Try it -> Please copy every line with the string "юниоров" from the entries below.

Material shown ->
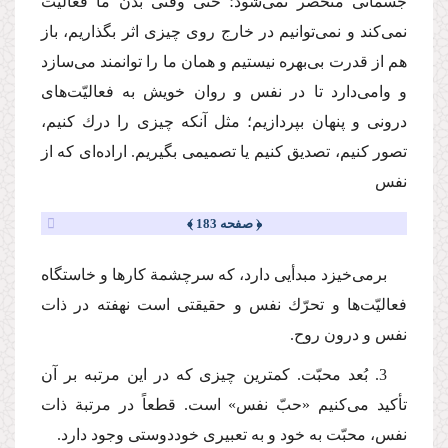
جسمانی منحصر نمی‌شود؛ حتی وقتی بدن ما فعالیت
نمی‌كند و نمی‌توانیم در خارج روی چیزی اثر بگذاریم، باز
هم از قدرت بی‌بهره نیستیم و همان ما را توانمند می‌سازد
و وامی‌دارد تا در نفس و روان خویش به فعالیّت‌های
درونی و پنهان بپردازیم؛ مثل آنكه چیزی را درك كنیم،
تصور كنیم، تصدیق كنیم یا تصمیمی بگیریم. اراده‌ای كه از
نفس
﴿ صفحه 183 ﴾
برمی‌خیزد مبدأیی دارد، كه سرچشمة كارها و خاستگاه
فعالیّت‌ها و تحرّك نفس و حقیقتی است نهفته در ذات
نفس و درون روح.
3. بُعد محبّت. كمترین چیزی كه در این مرتبه بر آن
تأكید می‌كنیم «حبّ نفس» است. قطعاً در مرتبة ذات
نفس، محبّت به خود و به تعبیری خوددوستی وجود دارد.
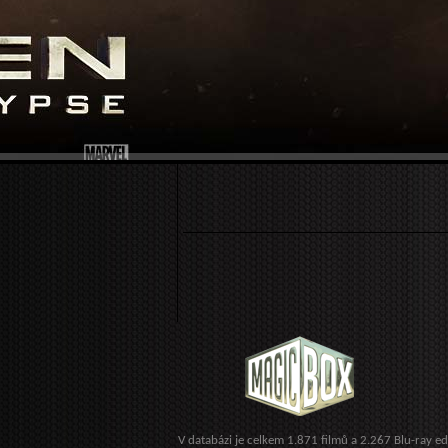
V databázi je celkem 1.871 filmů a 2.267 Blu-ray ed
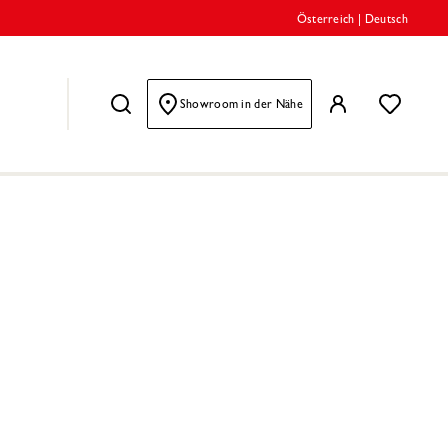
Österreich
|
Deutsch
Showroom in der Nähe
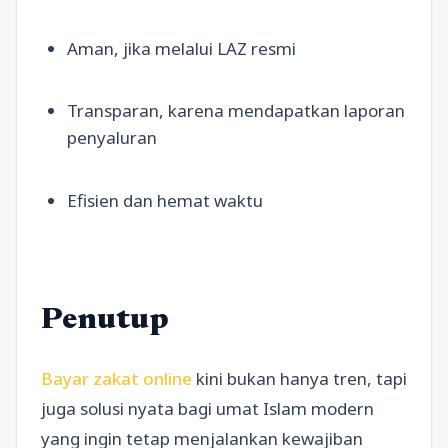
Aman, jika melalui LAZ resmi
Transparan, karena mendapatkan laporan
penyaluran
Efisien dan hemat waktu
Penutup
Bayar zakat online
kini bukan hanya tren, tapi
juga solusi nyata bagi umat Islam modern
yang ingin tetap menjalankan kewajiban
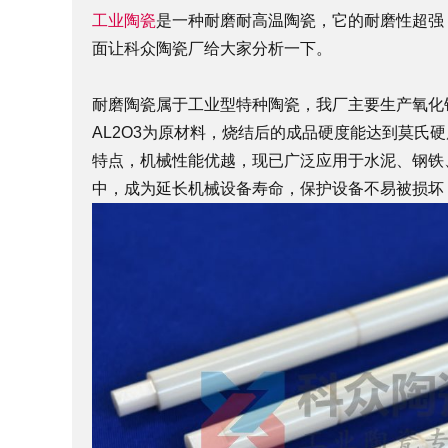
工业陶瓷
是一种耐磨耐高温陶瓷，它的耐磨性超强
面让科众陶瓷厂给大家分析一下。
耐磨陶瓷属于工业型特种陶瓷，我厂主要生产氧化铝
AL2O3为原材料，烧结后的成品硬度能达到莫氏
特点，机械性能优越，现已广泛应用于水泥、钢铁
中，成为延长机械设备寿命，保护设备不易被损坏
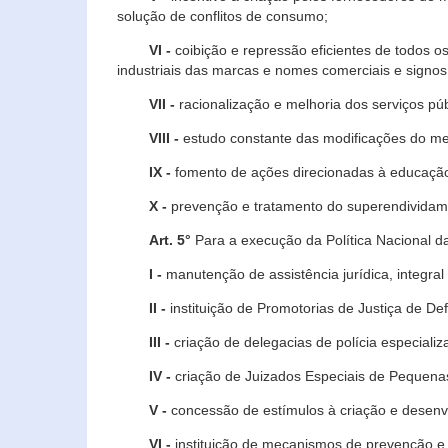
solução de conflitos de consumo;
VI -
coibição e repressão eficientes de todos o
industriais das marcas e nomes comerciais e signos
VII -
racionalização e melhoria dos serviços púb
VIII -
estudo constante das modificações do m
IX -
fomento de ações direcionadas à educação 
X -
prevenção e tratamento do superendividame
Art. 5°
Para a execução da Política Nacional d
I -
manutenção de assistência jurídica, integral
II -
instituição de Promotorias de Justiça de De
III -
criação de delegacias de polícia especial
IV -
criação de Juizados Especiais de Pequenas
V -
concessão de estímulos à criação e desen
VI -
instituição de mecanismos de prevenção e 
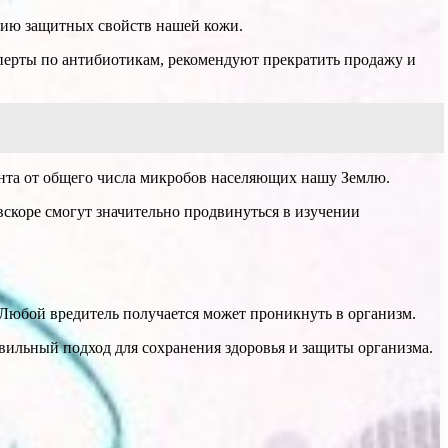
ению защитных свойств нашей кожи.
перты по антибиотикам, рекомендуют прекратить продажу и
ента от общего числа микробов населяющих нашу Землю.
вскоре смогут значительно продвинуться в изучении
Любой вредитель получается может проникнуть в организм.
авильный подход для сохранения здоровья и защиты организма.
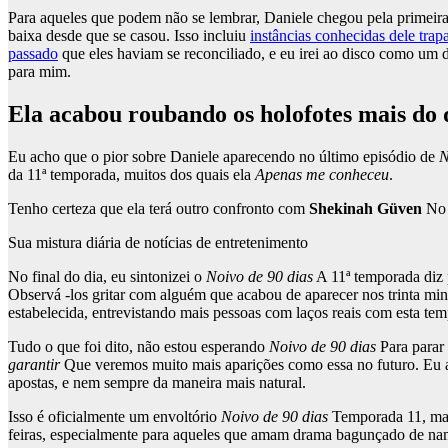
Para aqueles que podem não se lembrar, Daniele chegou pela primeir
baixa desde que se casou. Isso incluiu
instâncias conhecidas dele tra
passado
que eles haviam se reconciliado, e eu irei ao disco como um d
para mim.
Ela acabou roubando os holofotes mais do 
Eu acho que o pior sobre Daniele aparecendo no último episódio de
N
da 11ª temporada, muitos dos quais ela
Apenas me conheceu
.
Tenho certeza que ela terá outro confronto com
Shekinah Güven
No f
Sua mistura diária de notícias de entretenimento
No final do dia, eu sintonizei o
Noivo de 90 dias
A 11ª temporada diz p
Observá -los gritar com alguém que acabou de aparecer nos trinta min
estabelecida, entrevistando mais pessoas com laços reais com esta te
Tudo o que foi dito, não estou esperando
Noivo de 90 dias
Para parar 
garantir
Que veremos muito mais aparições como essa no futuro. Eu 
apostas, e nem sempre da maneira mais natural.
Isso é oficialmente um envoltório
Noivo de 90 dias
Temporada 11, mas 
feiras, especialmente para aqueles que amam drama bagunçado de na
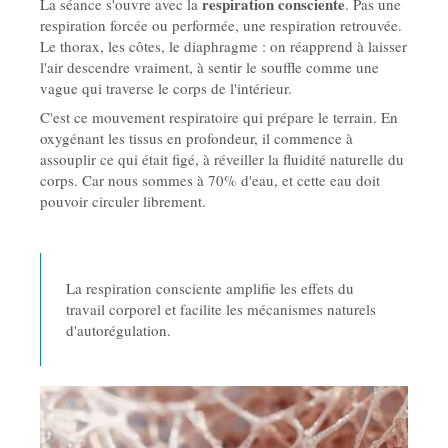
respiration consciente
La séance s'ouvre avec la
. Pas une
respiration forcée ou performée, une respiration retrouvée.
Le thorax, les côtes, le diaphragme : on réapprend à laisser
l'air descendre vraiment, à sentir le souffle comme une
vague qui traverse le corps de l'intérieur.
C'est ce mouvement respiratoire qui prépare le terrain. En
oxygénant les tissus en profondeur, il commence à
assouplir ce qui était figé, à réveiller la fluidité naturelle du
corps. Car nous sommes à 70% d'eau, et cette eau doit
pouvoir circuler librement.
La respiration consciente amplifie les effets du
travail corporel et facilite les mécanismes naturels
d'autorégulation.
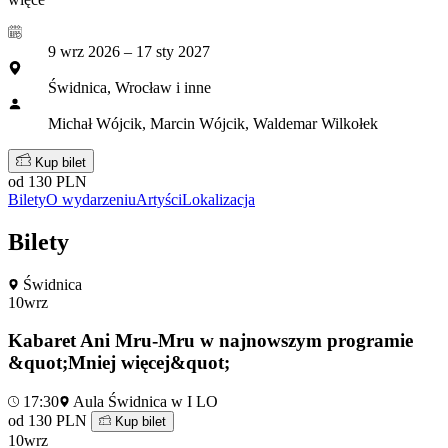
9 wrz 2026 – 17 sty 2027
Świdnica, Wrocław i inne
Michał Wójcik, Marcin Wójcik, Waldemar Wilkołek
Kup bilet
od 130 PLN
Bilety
O wydarzeniu
Artyści
Lokalizacja
Bilety
Świdnica
10
wrz
Kabaret Ani Mru-Mru w najnowszym programie
&quot;Mniej więcej&quot;
17:30
Aula Świdnica w I LO
od 130 PLN
Kup bilet
10
wrz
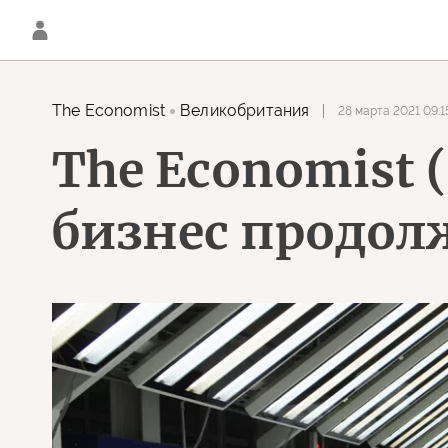
The Economist
Великобритания
28 марта 2021 09:1
The Economist
бизнес продолж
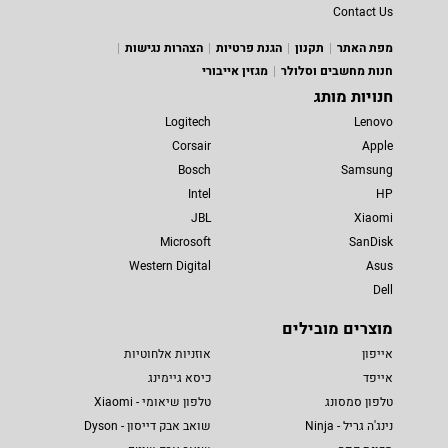
Contact Us
מפת האתר
תקנון
הגנת פרטיות
הצהרות נגישות
חנות מחשבים וסלולר
מגזין אייבורי
חנויות מותג
Logitech
Lenovo
Corsair
Apple
Bosch
Samsung
Intel
HP
JBL
Xiaomi
Microsoft
SanDisk
Western Digital
Asus
Dell
מוצרים מובילים
אייפון
אוזניות אלחוטיות
אייפד
כיסא גיימינג
טלפון סמסונג
טלפון שיאומי - Xiaomi
נינג'ה גריל - Ninja
שואב אבק דייסון - Dyson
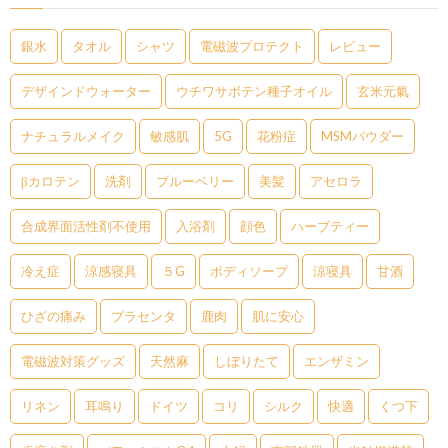
銀水
タオル
シャツ
電磁波プロテクト
レビュー
デザインドウォーター
ウチワサボテン種子オイル
玄米元氣
ナチュラルメイク
敏感肌
5G
花粉症
MSMパウダー
βカロテン
洗剤
ブルーベリー
美髪
アセロラ
合成界面活性剤不使用
入浴剤
顔色
ハーブティー
冷え症
涼感寝具
５G
ボディソープ
涼寝具
甘酒
ひざの痛み
プラセンタ
鹿肉
肌に安心
電磁波対策グッズ
天然麻
しぼりたて
エンザミン
リネン
耳鳴り
ドイツ
コリ
シルク
快適
くつ下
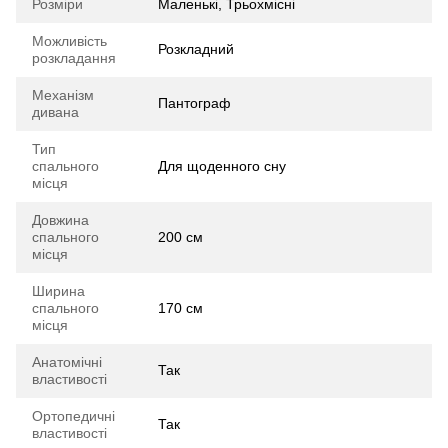
Розміри
Маленькі, Трьохмісні
Можливість
Розкладний
розкладання
Механізм
Пантограф
дивана
Тип
спального
Для щоденного сну
місця
Довжина
спального
200 см
місця
Ширина
спального
170 см
місця
Анатомічні
Так
властивості
Ортопедичні
Так
властивості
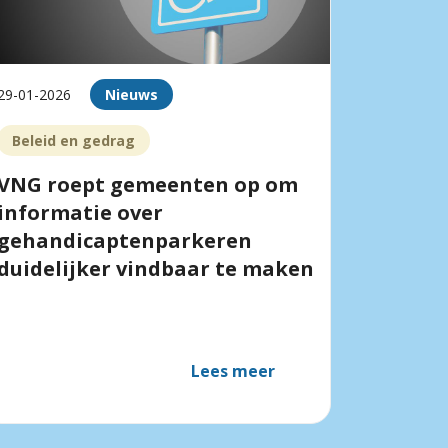
29-01-2026
Nieuws
Beleid en gedrag
VNG roept gemeenten op om
informatie over
gehandicaptenparkeren
duidelijker vindbaar te maken
Lees meer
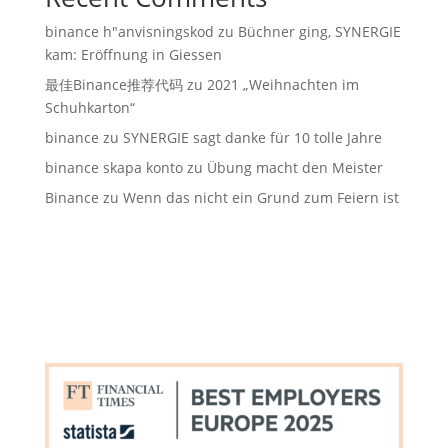
binance h"anvisningskod
zu
Büchner ging, SYNERGIE
kam: Eröffnung in Giessen
最佳Binance推荐代码
zu
2021 „Weihnachten im
Schuhkarton“
binance
zu
SYNERGIE sagt danke für 10 tolle Jahre
binance skapa konto
zu
Übung macht den Meister
Binance
zu
Wenn das nicht ein Grund zum Feiern ist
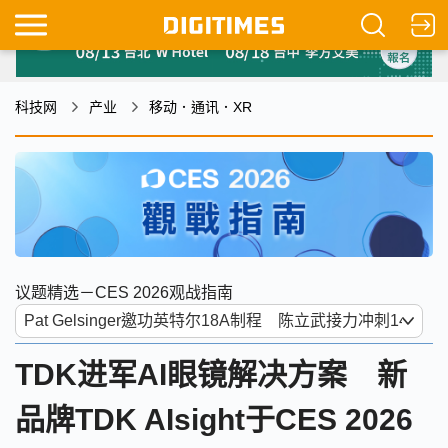
科技网
产业
移动．通讯．XR
议题精选－CES 2026观战指南
TDK进军AI眼镜解决方案 新
品牌TDK AIsight于CES 2026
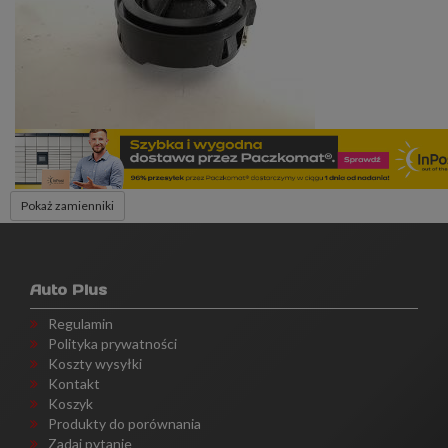
Pokaż zamienniki
Auto Plus
Regulamin
Polityka prywatności
Koszty wysyłki
Kontakt
Koszyk
Produkty do porównania
Zadaj pytanie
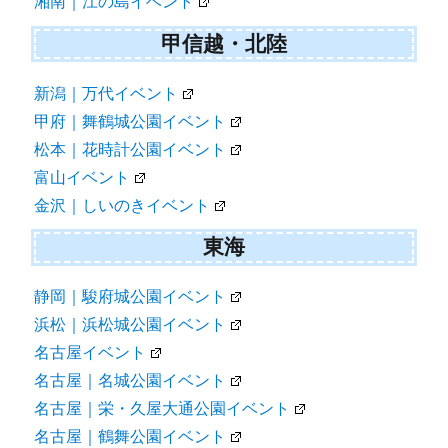
湘南｜江の島イベント
甲信越・北陸
新潟｜万代イベント
甲府｜舞鶴城公園イベント
松本｜花時計公園イベント
富山イベント
金沢｜しいのきイベント
東海
静岡｜駿府城公園イベント
浜松｜浜松城公園イベント
名古屋イベント
名古屋｜名城公園イベント
名古屋｜栄・久屋大通公園イベント
名古屋｜鶴舞公園イベント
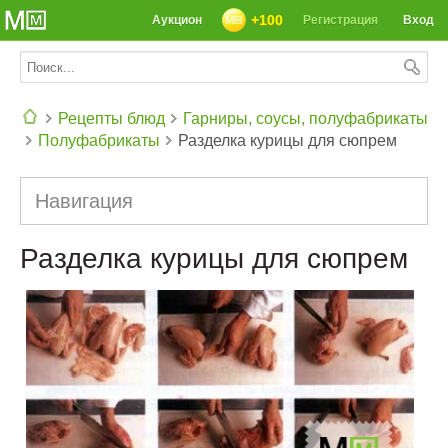
+100
Аукцион
Регистрация
Вход
Рецепты блюд
Гарниры, соусы, полуфабрикаты
Полуфабрикаты
Разделка курицы для сюпрем
СЕГОДНЯ: 39142 РЕЦЕПТА
Навигация
Разделка курицы для сюпрем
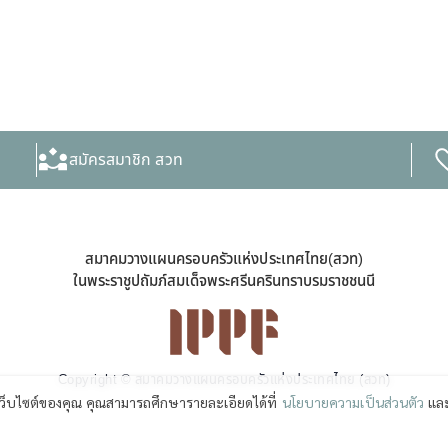
สมัครสมาชิก สวท
สมาคมวางแผนครอบครัวแห่งประเทศไทย(สวท)
ในพระราชูปถัมภ์สมเด็จพระศรีนครินทราบรมราชชนนี
Copyright © สมาคมวางแผนครอบครัวแห่งประเทศไทย (สวท)
เว็บไซต์ของคุณ คุณสามารถศึกษารายละเอียดได้ที่
นโยบายความเป็นส่วนตัว
และ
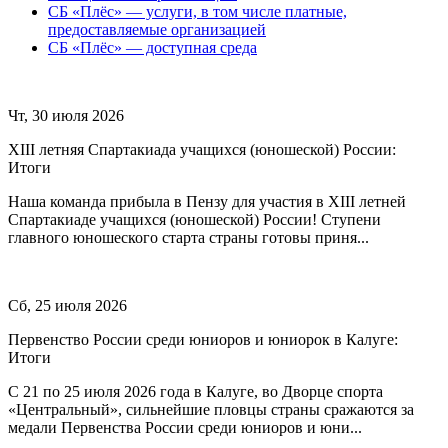
СБ «Плёс» — услуги, в том числе платные,
предоставляемые организацией
СБ «Плёс» — доступная среда
Чт, 30 июля 2026
XIII летняя Спартакиада учащихся (юношеской) России:
Итоги
Наша команда прибыла в Пензу для участия в XIII летней
Спартакиаде учащихся (юношеской) России! Ступени
главного юношеского старта страны готовы приня...
Сб, 25 июля 2026
Первенство России среди юниоров и юниорок в Калуге:
Итоги
С 21 по 25 июля 2026 года в Калуге, во Дворце спорта
«Центральный», сильнейшие пловцы страны сражаются за
медали Первенства России среди юниоров и юни...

Expected answer ->
Первенство России среди юниоров и юниорок в Калуге:
медали Первенства России среди юниоров и юни...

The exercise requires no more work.